In the newspaper game I cannot afford such afflictions. They are in any case
reserved for the literati and not for a lowly scrivener who labors on the
Westlake Village 'Guardian'. As time passes, however, I meet more and more
people
who seem to be coming down with blocks of one kind or another and it occurs to
me that it might be catching.
As a case in point, you couldn't find two physical specimens more fit than
Todd and Mark Buffaloing. They are out of high school only six months and it is
obvious to everyone in town that they are in the final stages of a block from
which they will never recover. "Turf and Muck," we used to call them
affectionately when they were defensive tackles on the Westlake Village "Toads."
It
seems their life ended when their careers as high school football players was
abruptly terminated by graduation.
If two strapping twenty-one year old high school graduates can contract this
spreading epidemic, what chance does an old man like me have? Perhaps it is a
curse leveled on Westlake Village for having done something in the past, maybe
it's the water or the radiation from the high tension wires above the village
park under which the grass will no longer grow.

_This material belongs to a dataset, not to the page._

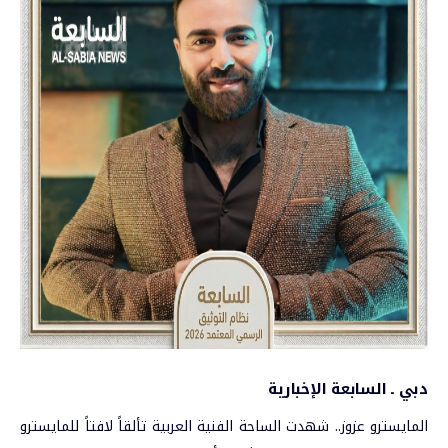
دبي ـ السابعة الإخبارية
المايسترو عزوز.. شهدت الساحة الفنية العربية تألقاً لافتاً للمايسترو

It is in this acerbic state of mind that I reported to the Westlake Village
Guardian to do my biweekly column called "The Golden Page," which, as you know
is concerned with the dizzying pace of life the elderly lead in our town.
Lucas is there endorsing checks from our advertisers. There is nothing he enjoys
more. Stacey is at my typewriter, she grows more nubile every day and I fear
for her future should she ever run across Mark and Todd Buffaloing -- in their
state of mind.
"Hail to thee, blithe spirit!Bird thou never wert."
I usually have something like this prepared for Stacey, hoping against hope
that it may broaden her horizons. She eyes me strangely, and slowly a pink
bubble emerges from her mouth and grows to enormous size. If there were an
Olympic bubble gum event, she would get the gold.
"Smatter witchoo?" Lucas looks at me strangely as well. He stacks his checks
in a sizable pile and catches sight of Stacey's bubble, now obscenely large.
We both turn our heads waiting for the detonation. I was in a 155 mm aircraft
battery in WW 2, and the thwacking bang of it is unforgettable and only
marginally louder than Stacey's exploding bubbles. I wonder if the Buffaloing
boys
are in greater danger than she.
"I dunno really, a little off my feed I guess."
"Well getcha ass in gear, I need yer column by six." Lucas Crosby made a
living with this rag of a newspaper, sent two kids to Princeton. He did the
whole
thing himself ... didn't need a leg up from anybody.
"I'm not up to it, Lucas. Why don't you do it yourself?"
"Bullshit! I got these checks to cash. Take off your dumb baseball cap and
sit'cha'self down. If there's no news, make it up." Such is the level of the
fourth estate in Westlake Village.
"Ever hear of "writer's block," Lucas?"
"Yeah ... Sure, why? What's that got to do with you?"
This is the reason why people like me, people below the rank of literati, yet
people who use words as reverently as did Keats and Shelley must write on
endlessly. Whatever blocks we have must be shared with garage mechanics,
barbers,
defensive tackles and yes, even Olympic bubble blowers.